YOUR TASK: Every line holding "risk" should be copied from the records below.

Dataset entries

########################################

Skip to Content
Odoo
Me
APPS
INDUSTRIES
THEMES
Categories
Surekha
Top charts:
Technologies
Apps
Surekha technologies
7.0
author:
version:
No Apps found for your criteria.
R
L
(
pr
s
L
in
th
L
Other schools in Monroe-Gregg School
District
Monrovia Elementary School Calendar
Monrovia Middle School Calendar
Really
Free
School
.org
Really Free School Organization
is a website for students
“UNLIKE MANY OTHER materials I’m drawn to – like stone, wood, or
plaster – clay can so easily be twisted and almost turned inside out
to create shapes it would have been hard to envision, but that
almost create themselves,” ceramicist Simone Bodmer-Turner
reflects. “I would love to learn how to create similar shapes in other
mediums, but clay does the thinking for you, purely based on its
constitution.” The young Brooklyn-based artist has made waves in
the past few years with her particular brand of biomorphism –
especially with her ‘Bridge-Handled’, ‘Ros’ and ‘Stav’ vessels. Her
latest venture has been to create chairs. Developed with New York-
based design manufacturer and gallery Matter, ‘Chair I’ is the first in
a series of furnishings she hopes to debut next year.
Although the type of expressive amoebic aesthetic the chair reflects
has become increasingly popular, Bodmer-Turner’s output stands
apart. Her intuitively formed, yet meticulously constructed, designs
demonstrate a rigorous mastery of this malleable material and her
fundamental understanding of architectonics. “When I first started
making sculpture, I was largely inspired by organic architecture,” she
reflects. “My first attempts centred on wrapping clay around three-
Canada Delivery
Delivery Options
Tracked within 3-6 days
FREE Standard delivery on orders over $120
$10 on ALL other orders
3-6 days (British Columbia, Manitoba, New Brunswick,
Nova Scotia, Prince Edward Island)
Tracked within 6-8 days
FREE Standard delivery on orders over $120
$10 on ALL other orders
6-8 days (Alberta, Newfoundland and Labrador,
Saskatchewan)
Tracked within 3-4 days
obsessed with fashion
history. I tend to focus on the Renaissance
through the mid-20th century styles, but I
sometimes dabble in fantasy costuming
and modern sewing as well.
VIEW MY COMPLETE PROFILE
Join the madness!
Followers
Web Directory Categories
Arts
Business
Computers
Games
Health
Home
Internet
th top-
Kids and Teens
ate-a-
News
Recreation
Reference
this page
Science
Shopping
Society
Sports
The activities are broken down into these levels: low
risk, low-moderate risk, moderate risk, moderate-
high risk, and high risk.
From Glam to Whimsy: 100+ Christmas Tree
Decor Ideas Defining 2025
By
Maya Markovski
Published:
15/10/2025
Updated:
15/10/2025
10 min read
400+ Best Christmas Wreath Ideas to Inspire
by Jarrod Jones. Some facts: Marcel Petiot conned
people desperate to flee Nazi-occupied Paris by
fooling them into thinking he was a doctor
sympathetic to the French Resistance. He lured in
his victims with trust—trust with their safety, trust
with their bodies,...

########################################

ANSWER FOR THE TASK:
risk, low-moderate risk, moderate risk, moderate-
high risk, and high risk.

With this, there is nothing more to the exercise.